/ancientgreek-syntactic-embeddings

Ancient Greek Syntactic Word Embeddings

Primary LanguagePython

Ancient Greek Syntactic Word Embeddings

Warning: This work is ongoing: contact me to get more information on current experiments not included here yet. Train syntactic word embeddings from Ancient Greek treebanks (PROIEL or AGDT annotation schemes).

Installation

Prerequisites

The setup relies on the integration of pyenv and poetry. Make sure you first install pyenv following these instructions and poetry following these instructions.

Clone the project

git clone https://github.com/npedrazzini/ancientgreek-syntactic-embeddings.git

Install Python version (pyenv)

Install python 3.10.1. This is the version on which this project has been tested (on MacOS and Linux/Ubuntu), so there is no guarantee that everything will run smoothly on other Python versions. To install it run:

pyenv install 3.10.1

And set it as the global version:

pyenv global 3.10.1

Restart the terminal for the changes to take effect:

exec bash -l

Install virtual env and project dependencies (poetry)

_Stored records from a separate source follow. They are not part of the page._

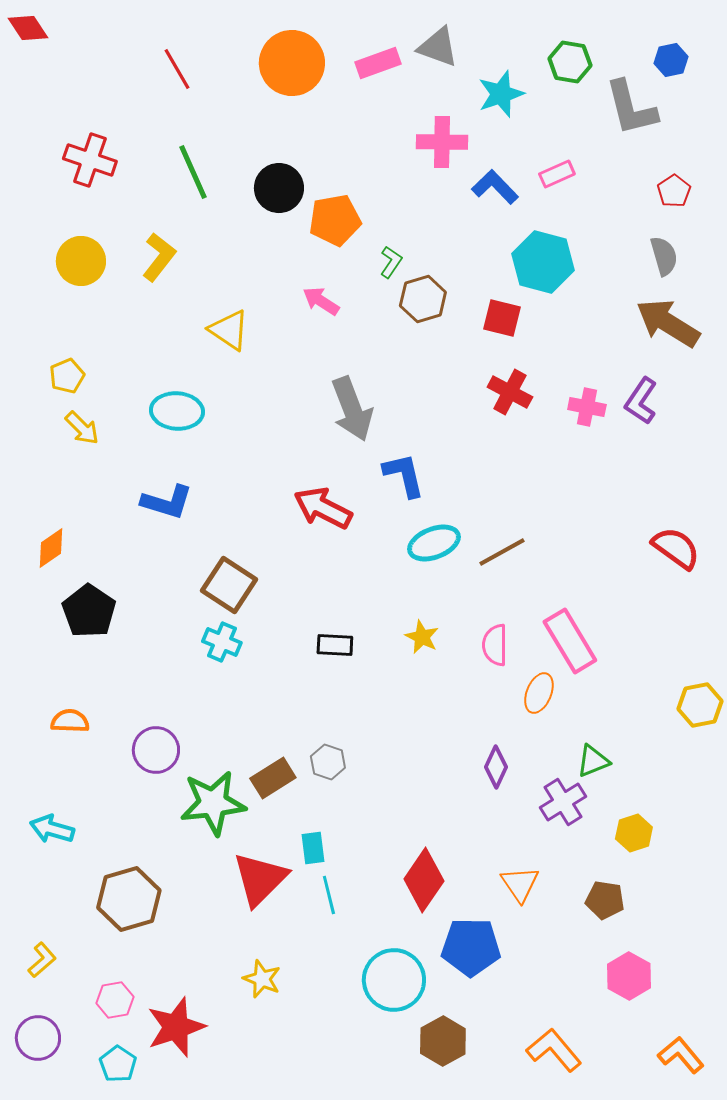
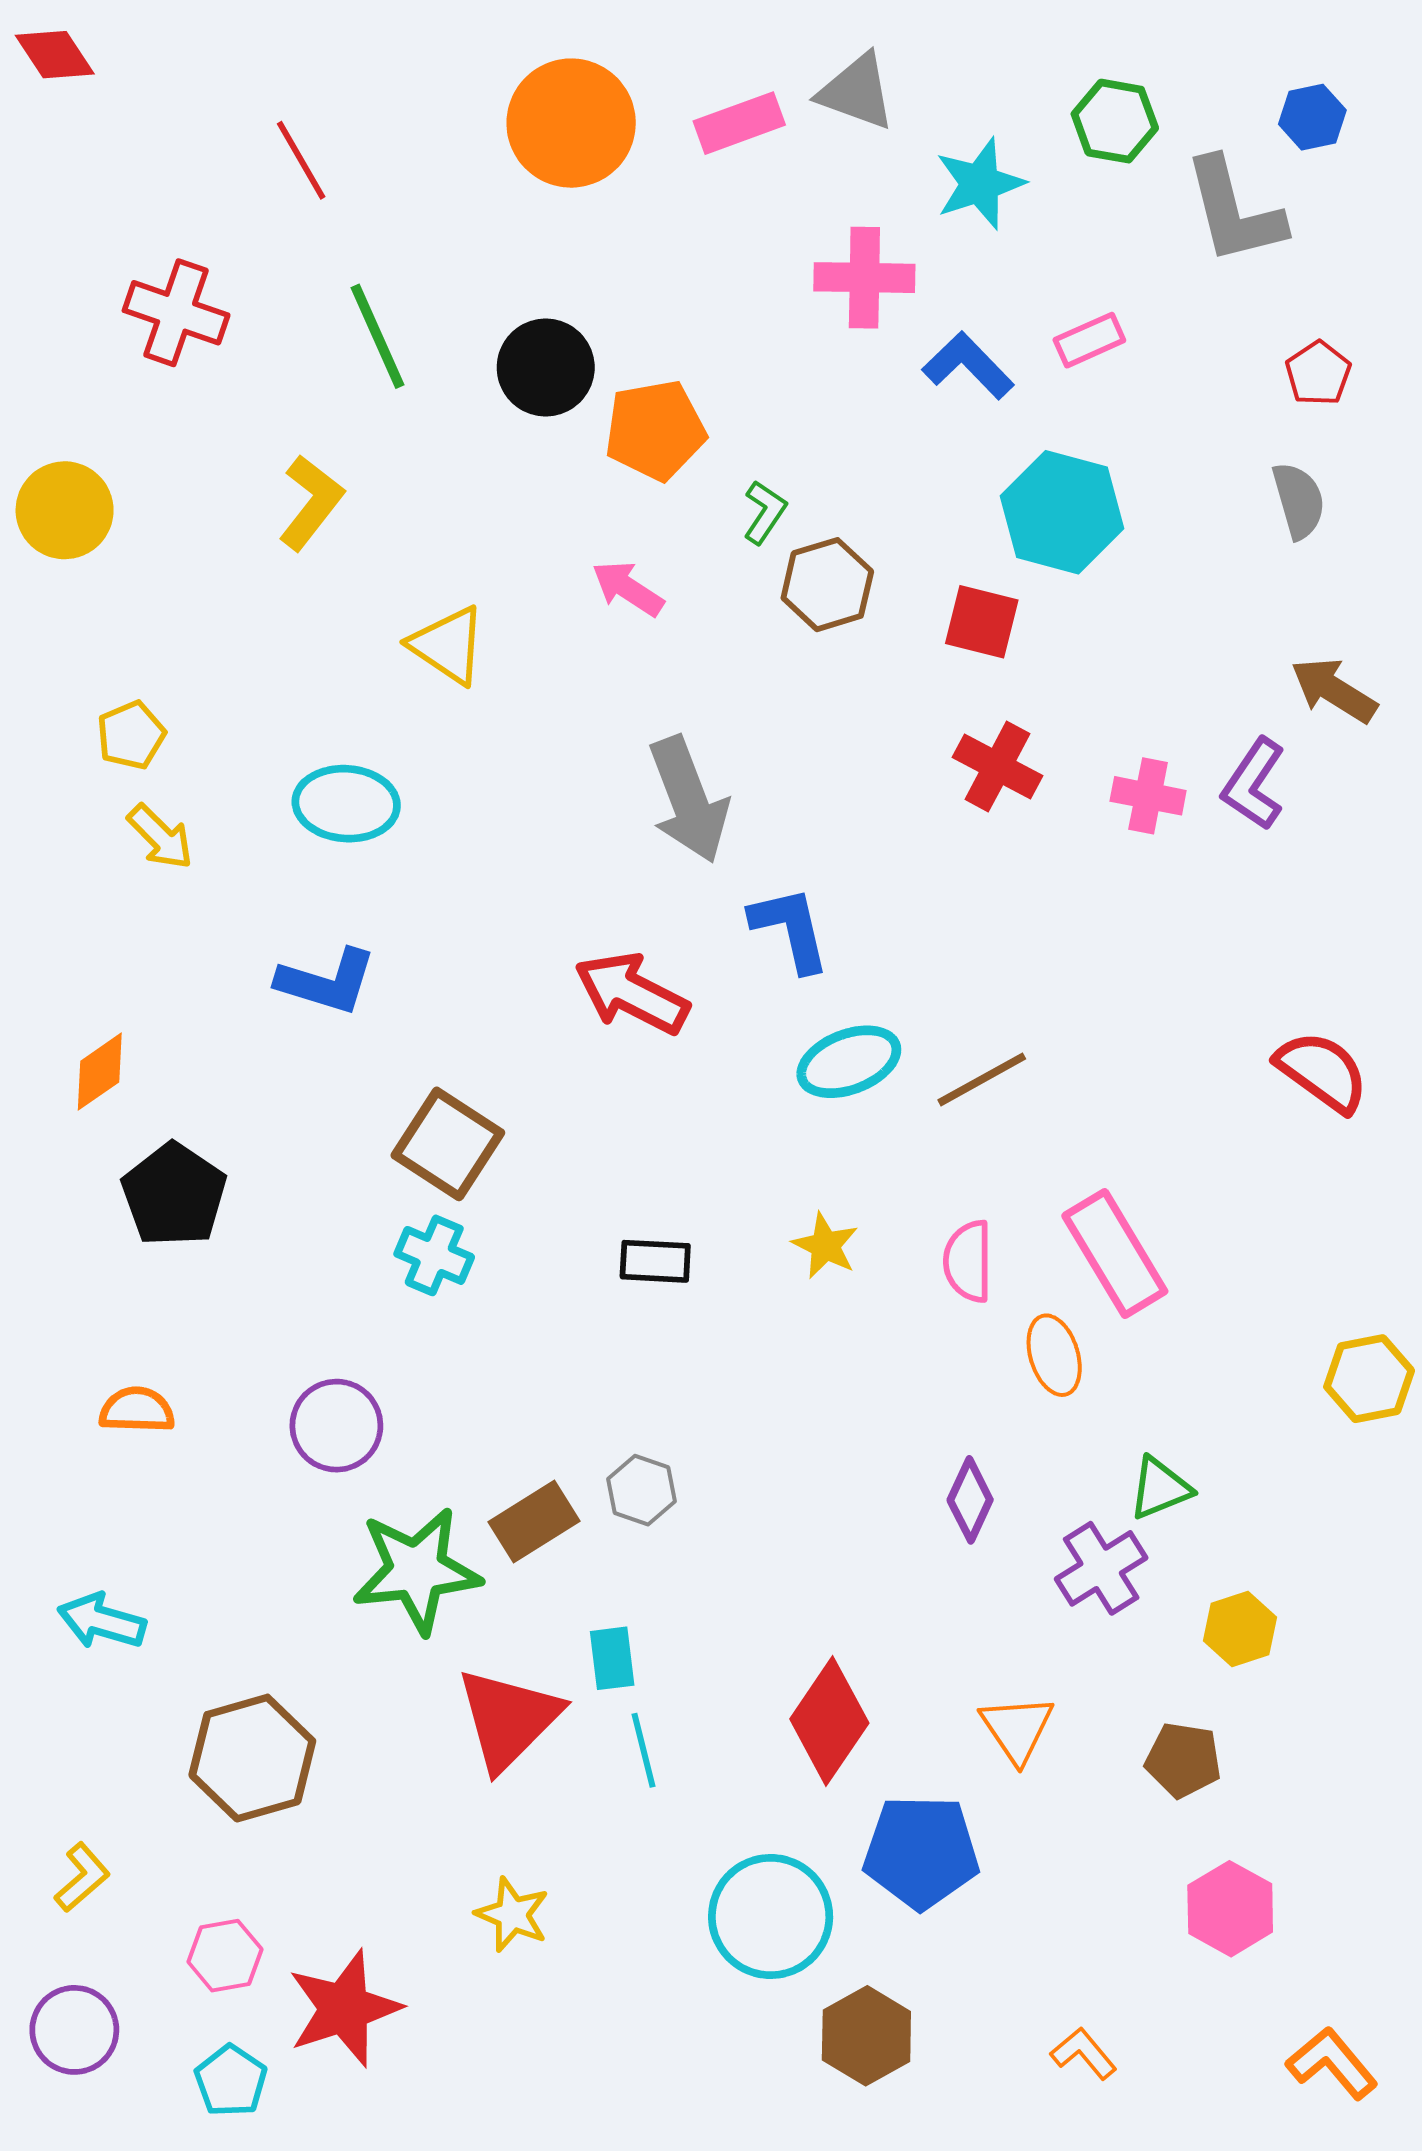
red line: (177, 69) -> (301, 160), moved
yellow circle: (81, 261) -> (65, 510), moved
brown arrow: (668, 323) -> (1334, 690), moved, size x0.7
orange ellipse: (539, 693) -> (1054, 1355), turned -39
purple circle: (156, 750) -> (336, 1426), moved
orange L-shape: (554, 1050) -> (1084, 2053), size x0.6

Change directory to the current project:

cd ancientgreek-syntactic-embeddings

Create virtual environment and install project dependencies:

poetry install

Then to start using the project scripts, activate the virutal environment:

poetry shell

You can now run a .py script as usual, for example:

python scripts/training/train_diach_emb.py

Data

Ancient Greek treebank in the PROIEL or AGDT formats can be downloaded from the following sources.

  • PROIEL:
    1. PROIEL AG treebank:
  • AGDT:
    1. Gorman treebank:
    2. Papyri treebank:
    3. Pedalion treebank:
    4. Perseus treebank:

Graph-Based Syntactic Word Embeddings

Fig. 1 - From Evaluating Language Models for Ancient Greek: Design, Challenges, and Future Directions (paper presented by Barbara McGillivray, Silvia Stopponi, Nilo Pedrazzini, Malvina Nissim & Saskia Peels-Matthey at International Conference of Historical Linguistics, ICHL 2022, Oxford, United Kingdom).

This is a modified version of the implementation of Al-Ghezi and Kurimo's (2020) [2] framework to learn syntactic embeddings based on multiple constituency parse trees merged into one 'supergraph'. The embeddings are then trained using node2vec [3].

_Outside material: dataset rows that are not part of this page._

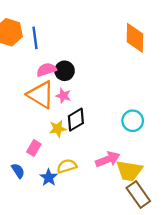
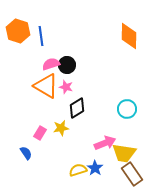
yellow star: (58, 129) -> (61, 128), moved
yellow semicircle: (67, 166) -> (78, 170), moved
blue star: (49, 177) -> (95, 168), moved

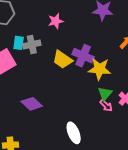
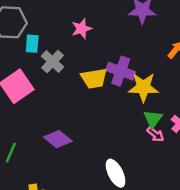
cyan rectangle: (19, 43) -> (32, 44), moved
gray cross: (32, 45) -> (53, 62), turned -30
yellow trapezoid: (62, 60) -> (94, 78), turned -40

You can generate parse trees from Ancient Green treebank in either the PROIEL or the AGDT annotation scheme. Follow the steps below to process either.

Pre-processing

First convert Ancient Greek treebanks following the PROIEL or AGDT schemes (and .xml formats) to parenthetical/parse tree, without the dependency tag (needed as input to node2vec).

Note: we use lemmas, not token forms, and we remove stopwords. Multiple empty parentheses are kept because they indicate an empty node.

There are separate scripts for the PROIEL and the AGDT schemes:

For PROIEL-formatted treebanks:

python ./scripts/preprocess/xml-to-parenth-proiel.py

For AGDT-formatted treebanks:

python ./scripts/preprocess/xml-to-parenth-agdt.py

Note: the above assume you have all .xml files under one ./PROIEL_treebanks/ and ./AGDT_treebanks/ folder. If you have them in a different structure, make sure you adjust the variables allproiel and allagdt respectively before running the scripts.

After running either or both of the above, make sure you run:

python ./scripts/preprocess/mergetrees.py

This will generate a tree.txt file, containing all parenthetical trees you wish to use to train the node2vec model.

Training

After generating parse trees using the preprocessing scripts provided, you should now have a tree.txt under outputs/<modelname>/. This will be the input of the training script. You do not need to change anything in the script. When you run it, you will only be asked in enter the <modelname> directly in the terminal and the script will find the right file for you.

Run:

train.py

This will train a node2vec model, saving the output vectors as in a .txt file, in non-binary format which can then be explored using gensim.KeyedVector as usual. You can find a minimal example of exploration script in scripts/exploration/most_similar.py.

References

[1] Omer Levy and Yoav Goldberg. 2014. Dependency-Based Word Embeddings. In Proceedings of the 52nd Annual Meeting of the Association for Computational Linguistics (Volume 2: Short Papers), pages 302–308, Baltimore, Maryland. Association for Computational Linguistics.

[2] Ragheb Al-Ghezi and Mikko Kurimo. 2020. Graph-based Syntactic Word Embeddings. In Proceedings of the Graph-based Methods for Natural Language Processing (TextGraphs), pages 72–78, Barcelona, Spain (Online). Association for Computational Linguistics. https://aclanthology.org/2020.textgraphs-1.8.pdf

[3] Aditya Grover and Jure Leskovec. 2016. node2vec: Scalable Feature Learning for Networks. In Proceedings of the 22nd ACM SIGKDD International Conference on Knowledge Discovery and Data Mining.